Пинхас долго-долго смотрел на Елену. Потом спросил тихо:
– Вы разве еврейка, милая пани?
– Нет, пан… Нет, реб Пинхас. Нет. Я не еврейка. Но мне действительно очень нужно.
– Хорошо, – кивнул смотритель. – Хорошо. Идёмте, я покажу.
Они довольно долго шли вдоль надгробий, стоявших тесно, будто сплошной частокол из каменных плит. Наконец, Пинхас остановился:
– Здесь. Вы знаете, может, – тут уже две сотни лет никого не хоронят. А когда их привезли, тут место свободное было. Как раз для двоих. Вы потом мне стукните в ворота, я вас выпущу.

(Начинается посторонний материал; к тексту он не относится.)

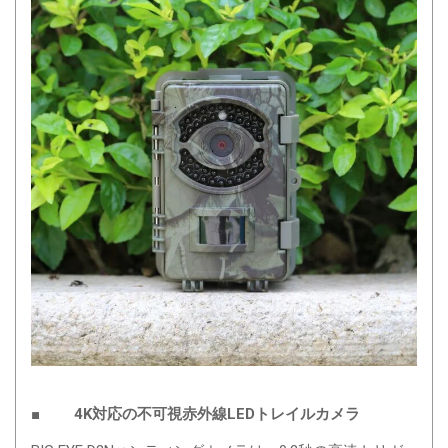
■ 4K対応の不可視赤外線LEDトレイルカメラ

Он развернулся и пошёл обратно. Елена перевела взгляд на надгробья. Две одинаковых, совсем небольших плиты знакомого чёрного базальта. Надписи на иврите, – или на идиш? Елена не знала. И латинскими буквами – только имена: Рахель и Симон.
До весеннего равноденствия, начала настоящей весны, оставалось ещё три недели, но дыхание её уже ощущалось, пусть и неизъяснимо – в небе, в рисунке теней на земле, в воздухе, ветре, в запахе веток ещё по-зимнему голых деревьев, – чёрных на фоне зияющей синевы. Елену снова охватила дрожь – и холод был на этот раз ни при чём.
Она знала: на еврейские могилы не носят цветов – только камни, символ памяти и вечности. Но камень она не могла положить, – всё её существо восставало против такого. Елена достала из кармана полушубка маленькую свечку, зажгла, осторожно поставила на край плиты и отступила на шаг. И почти без сил опустилась на крошечную деревянную скамеечку, так кстати оставленную здесь кем-то.
– Здравствуйте, пани Руженка, – тихо произнесла она. – Простите, что называю вас так. Простите, – я буду говорить с вами по-чешски. Я знаю, вы поймёте меня. Я столько должна вам сказать. И о стольком спросить. Я так его люблю!